Defining the Curriculum: histories and ethnographies
Subjects for Study: towards a social history of curriculum
This article suggests that it is a dangerous enterprise to develop theories of curriculum whilst underusing or misusing historical studies. Disturbingly significant is the constant harking back to the early nineteenth century for analogies with which to support contemporary theory. Structural and interactional features are not continuous and to assume continuity is at best to oversimplify and at worst wilfully to mislead. A particular problem in those studies which generalize from the early nineteenth century to the contemporary situation has been identified in the work reported here. Namely, that by raiding history in this way sociologists have been returning to a pre-professional era with respect to curriculum groups.
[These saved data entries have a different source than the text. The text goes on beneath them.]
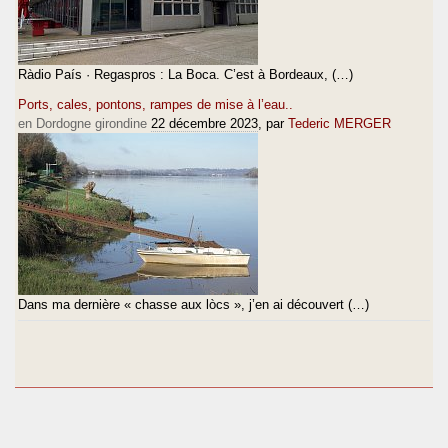
Ràdio País · Regaspros : La Boca. C’est à Bordeaux, (…)
Ports, cales, pontons, rampes de mise à l’eau..
en Dordogne girondine
22 décembre 2023
, par
Tederic MERGER
Dans ma dernière « chasse aux lòcs », j’en ai découvert (…)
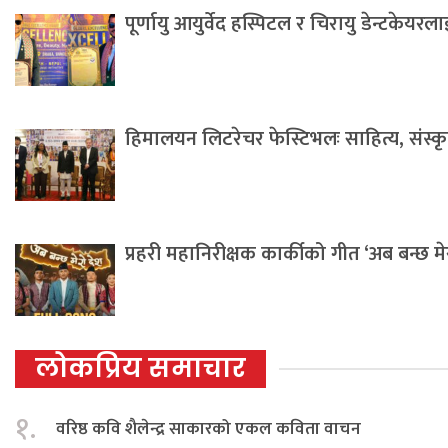
पूर्णायु आयुर्वेद हस्पिटल र चिरायु डेन्टकेयर
हिमालयन लिटरेचर फेस्टिभलः साहित्य, संस्कृति 
प्रहरी महानिरीक्षक कार्कीको गीत ‘अब बन्छ म
लोकप्रिय समाचार
१.
वरिष्ठ कवि शैलेन्द्र साकारको एकल कविता वाचन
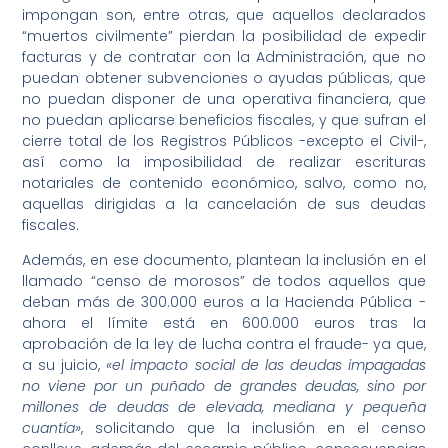
impongan son, entre otras, que aquellos declarados
“muertos civilmente” pierdan la posibilidad de expedir
facturas y de contratar con la Administración, que no
puedan obtener subvenciones o ayudas públicas, que
no puedan disponer de una operativa financiera, que
no puedan aplicarse beneficios fiscales, y que sufran el
cierre total de los Registros Públicos -excepto el Civil-,
así como la imposibilidad de realizar escrituras
notariales de contenido económico, salvo, como no,
aquellas dirigidas a la cancelación de sus deudas
fiscales.
Además, en ese documento, plantean la inclusión en el
llamado “censo de morosos” de todos aquellos que
deban más de 300.000 euros a la Hacienda Pública -
ahora el límite está en 600.000 euros tras la
aprobación de la ley de lucha contra el fraude- ya que,
a su juicio,
«el impacto social de las deudas impagadas
no viene por un puñado de grandes deudas, sino por
millones de deudas de elevada, mediana y pequeña
cuantía»
, solicitando que la inclusión en el censo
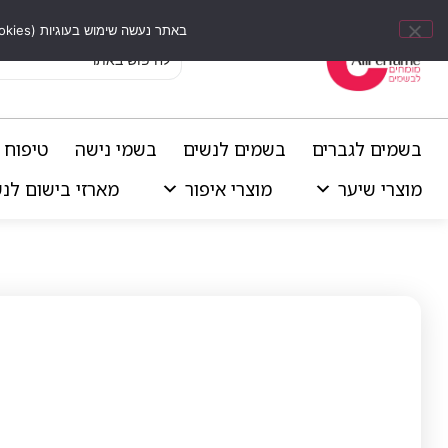
באתר נעשה שימוש בעוגיות (Cookies) וכלים דומים לשיפור חוויית הגלישה, התאמת תוכן אישי וביצוע ניתוחים סטטיסטיים.
בשמים לגברים
בשמים לנשים
בשמי נישה
טיפוח 
מוצרי שיער
מוצרי איפור
מארזי בישום לנ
The evidence presented here points to the power and importance of professional subject groups; they cannot be dismissed as powerless agencies in the face of structural change.
The use of socialization as a kind of black box theory of causation seems a common but inappropriate device; postulating causation without presenting evidence is poor theorizing, particularly when professionalization has been substantially ignored. The evidence presented here suggests that is not so much prior socialization as the structuring of material interest which provides the mediating mechanism between structural and interactional levels.
The dominance of 'academicism' can be shown over the last century or more. But historical studies pose questions about in whose interests this dominance prevails: professional groups, culturally dominant groups or industrial or financial capital. Academicism may be the past cultural consequence of previous domination rather than a guarantee of future domination.